↓

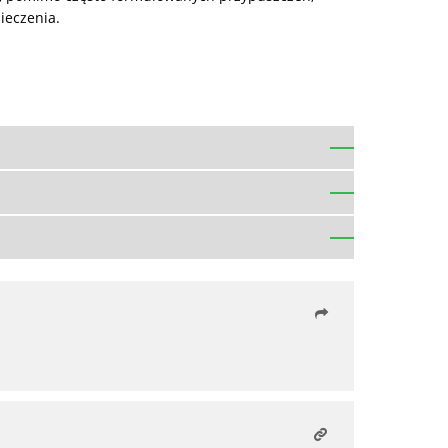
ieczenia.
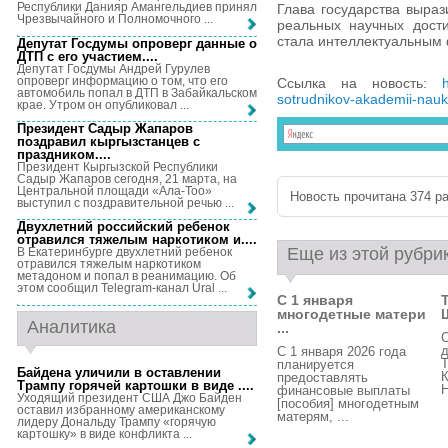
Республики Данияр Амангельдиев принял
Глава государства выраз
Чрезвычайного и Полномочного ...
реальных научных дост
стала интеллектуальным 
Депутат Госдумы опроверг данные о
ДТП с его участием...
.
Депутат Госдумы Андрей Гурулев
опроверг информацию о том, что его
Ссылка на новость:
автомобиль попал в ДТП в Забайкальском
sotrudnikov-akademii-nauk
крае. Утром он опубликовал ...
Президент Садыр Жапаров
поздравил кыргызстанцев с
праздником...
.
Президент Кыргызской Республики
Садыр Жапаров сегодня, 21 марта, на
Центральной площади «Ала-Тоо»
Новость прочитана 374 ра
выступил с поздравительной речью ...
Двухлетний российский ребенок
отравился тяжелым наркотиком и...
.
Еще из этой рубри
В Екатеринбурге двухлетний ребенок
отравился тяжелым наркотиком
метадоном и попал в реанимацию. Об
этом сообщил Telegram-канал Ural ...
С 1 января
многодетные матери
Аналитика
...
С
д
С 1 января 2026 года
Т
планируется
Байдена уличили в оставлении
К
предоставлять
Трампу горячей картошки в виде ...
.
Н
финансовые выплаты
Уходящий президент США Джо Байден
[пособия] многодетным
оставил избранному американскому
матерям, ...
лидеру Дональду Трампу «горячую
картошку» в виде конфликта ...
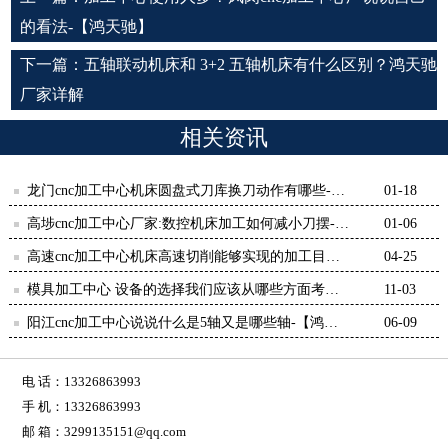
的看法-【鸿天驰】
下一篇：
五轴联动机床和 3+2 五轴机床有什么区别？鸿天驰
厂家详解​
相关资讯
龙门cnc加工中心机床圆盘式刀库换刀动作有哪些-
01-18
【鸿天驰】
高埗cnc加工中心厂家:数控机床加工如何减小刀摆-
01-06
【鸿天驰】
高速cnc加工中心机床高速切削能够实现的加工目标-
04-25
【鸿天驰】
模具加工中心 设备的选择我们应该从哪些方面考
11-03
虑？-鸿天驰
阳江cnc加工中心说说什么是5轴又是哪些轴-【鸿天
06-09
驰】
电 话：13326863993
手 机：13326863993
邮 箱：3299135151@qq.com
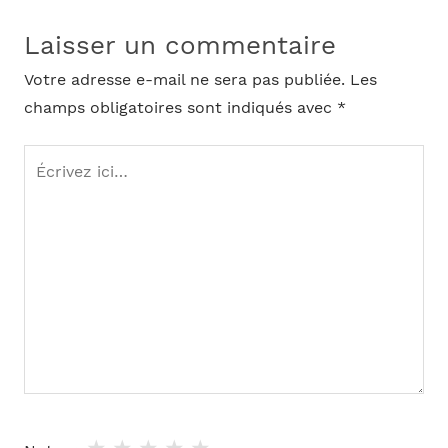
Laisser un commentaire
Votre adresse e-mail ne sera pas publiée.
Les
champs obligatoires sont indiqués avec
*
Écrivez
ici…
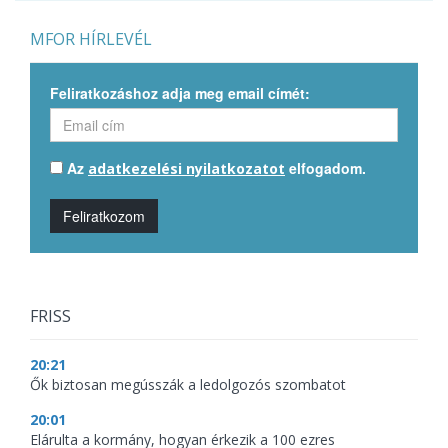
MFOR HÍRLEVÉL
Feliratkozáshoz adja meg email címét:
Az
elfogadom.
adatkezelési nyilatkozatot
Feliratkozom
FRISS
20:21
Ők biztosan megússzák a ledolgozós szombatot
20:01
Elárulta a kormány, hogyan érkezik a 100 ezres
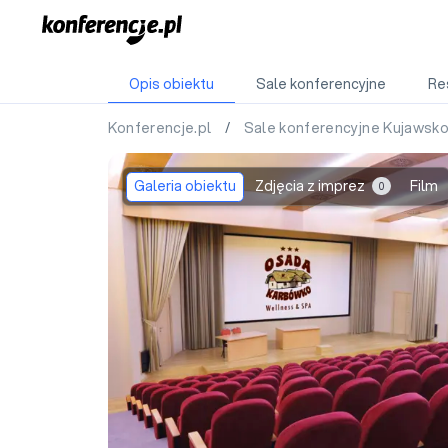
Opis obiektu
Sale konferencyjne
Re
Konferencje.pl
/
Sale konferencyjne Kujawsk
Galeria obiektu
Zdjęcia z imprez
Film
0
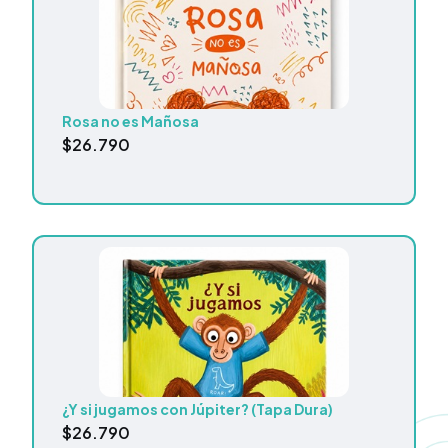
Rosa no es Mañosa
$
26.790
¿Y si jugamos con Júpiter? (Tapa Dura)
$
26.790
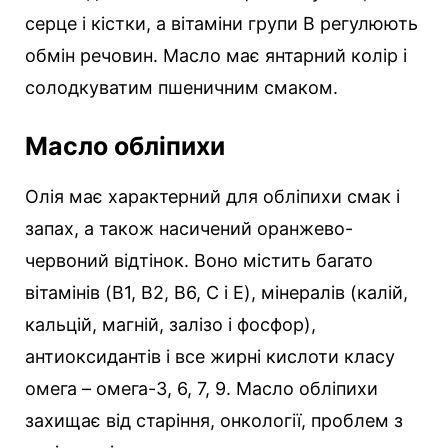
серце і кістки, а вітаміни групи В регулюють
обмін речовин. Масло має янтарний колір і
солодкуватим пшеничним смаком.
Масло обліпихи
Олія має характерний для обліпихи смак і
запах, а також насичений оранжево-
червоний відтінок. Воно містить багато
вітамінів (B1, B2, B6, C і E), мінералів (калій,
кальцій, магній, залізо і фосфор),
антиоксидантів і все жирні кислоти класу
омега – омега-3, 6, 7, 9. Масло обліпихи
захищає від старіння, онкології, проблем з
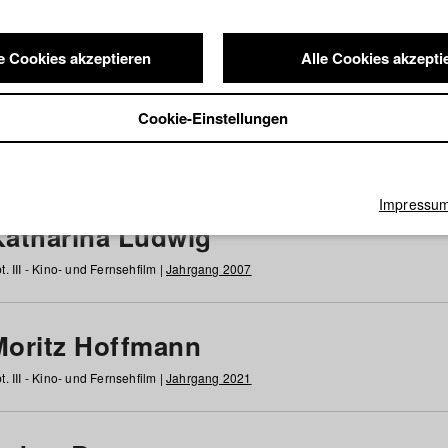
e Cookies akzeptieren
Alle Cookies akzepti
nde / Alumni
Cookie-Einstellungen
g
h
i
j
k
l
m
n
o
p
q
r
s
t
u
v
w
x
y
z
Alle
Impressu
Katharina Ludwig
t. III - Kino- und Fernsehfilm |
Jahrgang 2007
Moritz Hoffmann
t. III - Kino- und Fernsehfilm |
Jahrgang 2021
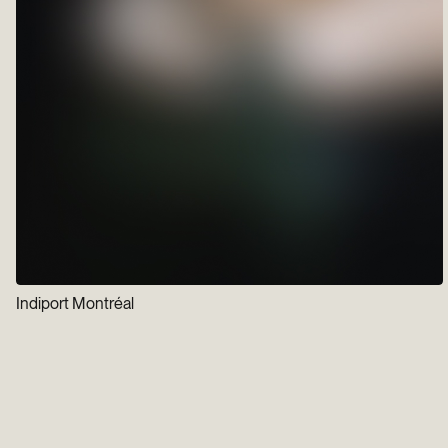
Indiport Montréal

↑

» WORK TO COMPLETE:
Write out the data exactly, but not its pictures.

» EXERCISE ANSWER:
ieczenia.
Республики Данияр Амангельдиев принял
Глава государства выраз
Чрезвычайного и Полномочного ...
реальных научных дост
стала интеллектуальным 
Депутат Госдумы опроверг данные о
ДТП с его участием...
.
Депутат Госдумы Андрей Гурулев
опроверг информацию о том, что его
Ссылка на новость:
автомобиль попал в ДТП в Забайкальском
sotrudnikov-akademii-nauk
крае. Утром он опубликовал ...
Президент Садыр Жапаров
поздравил кыргызстанцев с
праздником...
.
Президент Кыргызской Республики
Садыр Жапаров сегодня, 21 марта, на
Центральной площади «Ала-Тоо»
Новость прочитана 374 ра
выступил с поздравительной речью ...
Двухлетний российский ребенок
отравился тяжелым наркотиком и...
.
Еще из этой рубри
В Екатеринбурге двухлетний ребенок
отравился тяжелым наркотиком
метадоном и попал в реанимацию. Об
этом сообщил Telegram-канал Ural ...
С 1 января
многодетные матери
Аналитика
...
С
д
С 1 января 2026 года
Т
планируется
Байдена уличили в оставлении
К
предоставлять
Трампу горячей картошки в виде ...
.
Н
финансовые выплаты
Уходящий президент США Джо Байден
[пособия] многодетным
оставил избранному американскому
матерям, ...
лидеру Дональду Трампу «горячую
картошку» в виде конфликта ...
的看法-【鸿天驰】
下一篇：
五轴联动机床和 3+2 五轴机床有什么区别？鸿天驰
厂家详解​
相关资讯
龙门cnc加工中心机床圆盘式刀库换刀动作有哪些-
01-18
【鸿天驰】
高埗cnc加工中心厂家:数控机床加工如何减小刀摆-
01-06
【鸿天驰】
高速cnc加工中心机床高速切削能够实现的加工目标-
04-25
【鸿天驰】
模具加工中心 设备的选择我们应该从哪些方面考
11-03
虑？-鸿天驰
阳江cnc加工中心说说什么是5轴又是哪些轴-【鸿天
06-09
驰】
电 话：13326863993
手 机：13326863993
邮 箱：3299135151@qq.com
Laisser un commentaire
Votre adresse e-mail ne sera pas publiée.
Les
champs obligatoires sont indiqués avec
*
Écrivez
ici…
MFOR HÍRLEVÉL
Feliratkozáshoz adja meg email címét:
Az
elfogadom.
adatkezelési nyilatkozatot
Feliratkozom
FRISS
20:21
Ők biztosan megússzák a ledolgozós szombatot
20:01
Elárulta a kormány, hogyan érkezik a 100 ezres
Opis obiektu
Sale konferencyjne
Re
Konferencje.pl
/
Sale konferencyjne Kujawsk
Galeria obiektu
Zdjęcia z imprez
Film
0
Rosa no es Mañosa
$
26.790
¿Y si jugamos con Júpiter? (Tapa Dura)
$
26.790
серце і кістки, а вітаміни групи В регулюють
обмін речовин. Масло має янтарний колір і
солодкуватим пшеничним смаком.
Масло обліпихи
Олія має характерний для обліпихи смак і
запах, а також насичений оранжево-
червоний відтінок. Воно містить багато
вітамінів (B1, B2, B6, C і E), мінералів (калій,
кальцій, магній, залізо і фосфор),
антиоксидантів і все жирні кислоти класу
омега – омега-3, 6, 7, 9. Масло обліпихи
захищає від старіння, онкології, проблем з
e Cookies akzeptieren
Alle Cookies akzepti
nde / Alumni
Cookie-Einstellungen
g
h
i
j
k
l
m
n
o
p
q
r
s
t
u
v
w
x
y
z
Alle
Impressu
Katharina Ludwig
t. III - Kino- und Fernsehfilm |
Jahrgang 2007
Moritz Hoffmann
t. III - Kino- und Fernsehfilm |
Jahrgang 2021
Indiport Montréal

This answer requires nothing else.